In the U.S. House’s 6th District, a crowded field of six Democrats running to face Republican U.S. Rep. Andy Barr. The top contenders appear to be Lexington Maylor Jim Gray and Amy McGrath, a former fighter pilot making her first attempt at public office. The other Democrats are state Rep. Reggie Thomas, Theodore David Green, Geoff Young and Daniel Kemph. Barr has a challenger in the Republican primary in Chuck Eddy.
The 3rd District Republican primary includes Vickie Yates Brown Glisson, the former top-ranking heath official in the Bevin administration, against Mike Craven and Rhonda Plazzo. The winner of the GOP primary faces U.S. Rep. John Yarmuth, the lone Democrat in Kentucky’s congressional delegation, in the fall.
In the 1st District, the winner in the matchup between Democrats Alonzo Pennington and Paul Walker will challenge U.S. Rep. James Comer in November.
Democrats will select nominees to challenge four other Republican congressmen, who will be prohibitive favorites to hold their seats in November.
The Democratic ballot in the 2nd District includes Hank Linderman, Brian Pedigo, Rane Eir Olivia Sessions and Grant Short. U.S. Rep. Brett Guthrie will face the winner in the fall.

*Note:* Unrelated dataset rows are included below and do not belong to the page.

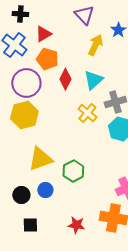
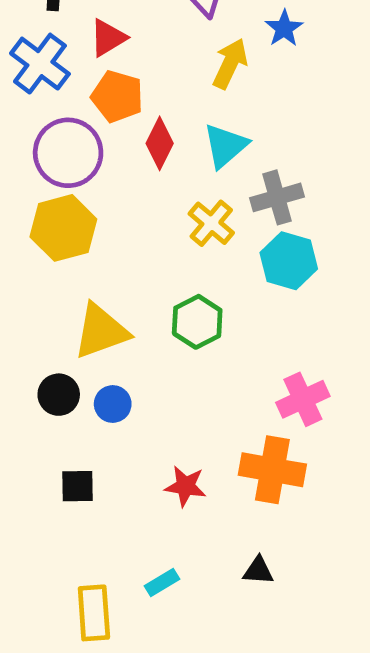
green hexagon: (73, 171) -> (197, 322), moved
black circle: (21, 195) -> (59, 395), moved

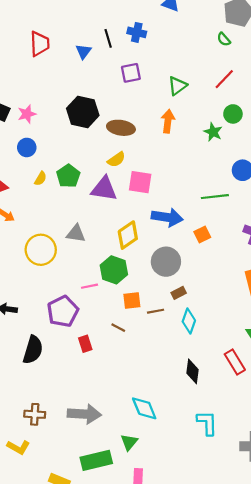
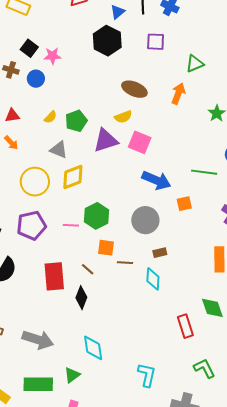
black hexagon: (83, 112) -> (107, 41), moved
blue circle: (27, 147) -> (36, 79), moved
purple triangle: (104, 189) -> (106, 140), turned -40
gray triangle: (76, 233) -> (59, 150), moved
yellow diamond: (128, 235) -> (73, 177), moved
brown rectangle: (179, 293) -> (160, 253), moved
purple pentagon: (63, 311) -> (31, 226), moved
cyan diamond: (189, 321) -> (153, 279), turned -30
red rectangle: (85, 344) -> (54, 276), size x1.8
black diamond: (193, 371) -> (81, 298), moved

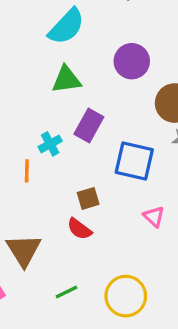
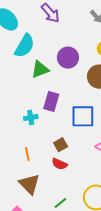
green triangle: (66, 80) -> (40, 69), moved
cyan cross: (50, 144) -> (31, 118), turned 32
orange line: (27, 171) -> (27, 154), moved

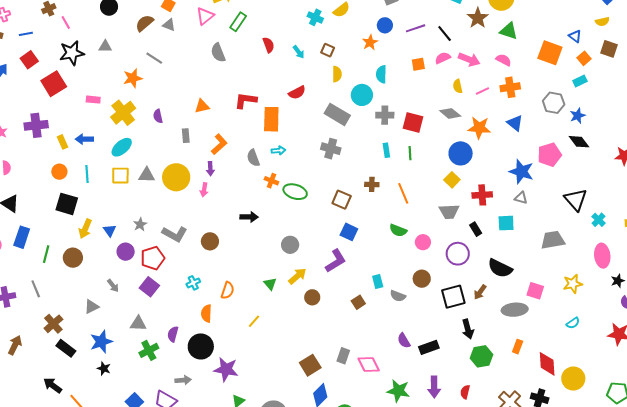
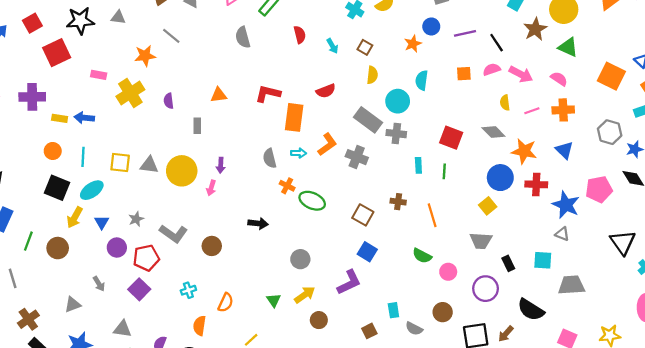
gray cross: (385, 115) -> (396, 134), moved
yellow rectangle: (62, 142) -> (60, 118), turned -64
orange L-shape: (219, 144) -> (327, 144), moved
cyan ellipse: (122, 147) -> (92, 190), moved
red cross: (482, 195) -> (536, 184), moved
gray trapezoid: (553, 240) -> (571, 285), moved

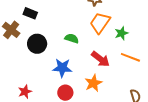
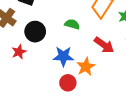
orange star: (93, 83) -> (86, 67), moved
red star: (25, 92) -> (19, 52), moved

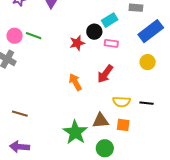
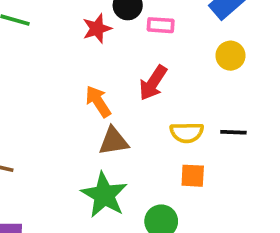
brown triangle: (101, 121) -> (114, 141), moved

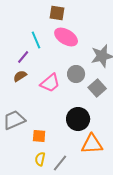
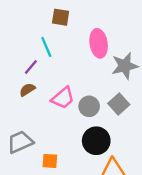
brown square: (57, 13) -> (61, 17), moved
pink ellipse: (66, 37) -> (99, 43), moved, turned 50
gray circle: (76, 74) -> (89, 106), moved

In the 4th District, Democrats Seth Hall, Christina Lord and Patti Piatt are running for a chance to challenge U.S. Rep. Thomas Massie. In the 5th District, the Democratic candidates are Kenneth Stepp and Scott Sykes. U.S. Rep. Hal Rogers, dean of the state's congressional delegation, is being challenged by Republican Gerardo Serrano. Comer, Guthrie and Massie are unopposed in the primary.
Half of the 38 state Senate seats and all 100 House seats are on the ballot.
Several Republican incumbents are up against educators in the primary. Teachers, who rallied by the thousands at the state Capital this spring to oppose changes to public pension systems and were further fueled by comments from Gov. Bevin, vowed to vote out representatives who went against them.
Republicans took control of the House after almost a century of Democratic control in the last general election. Republicans also have the majority in the Senate.
County offices throughout the state are also up for grabs including races for judge-executive, county clerk, coroner, jailer and sheriff.